> **Assignment**
Reading through the lines below, count those that include the string "돌봄공백은"; the answer is that number and nothing else.

Data items:
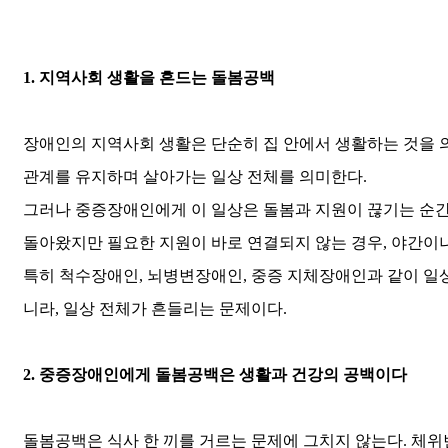
1.
지역사회 생활을 흔드는 돌봄공백
장애인의 지역사회 생활은 단순히 집 안에서 생활하는 것을
관계를 유지하며 살아가는 일상 전체를 의미한다
.
그러나 중증장애인에게 이 일상은 돌봄과 지원이 끊기는 순간
돌아왔지만 필요한 지원이 바로 연결되지 않는 경우
,
야간이나
특히 척수장애인
,
뇌병변장애인
,
중증 지체장애인과 같이 일
니라
,
일상 전체가 흔들리는 문제이다
.
2.
중증장애인에게 돌봄공백은 생활과 건강의 공백이다
돌봄공백은 식사 한 끼를 거르는 문제에 그치지 않는다
.
체위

> **Solution**
2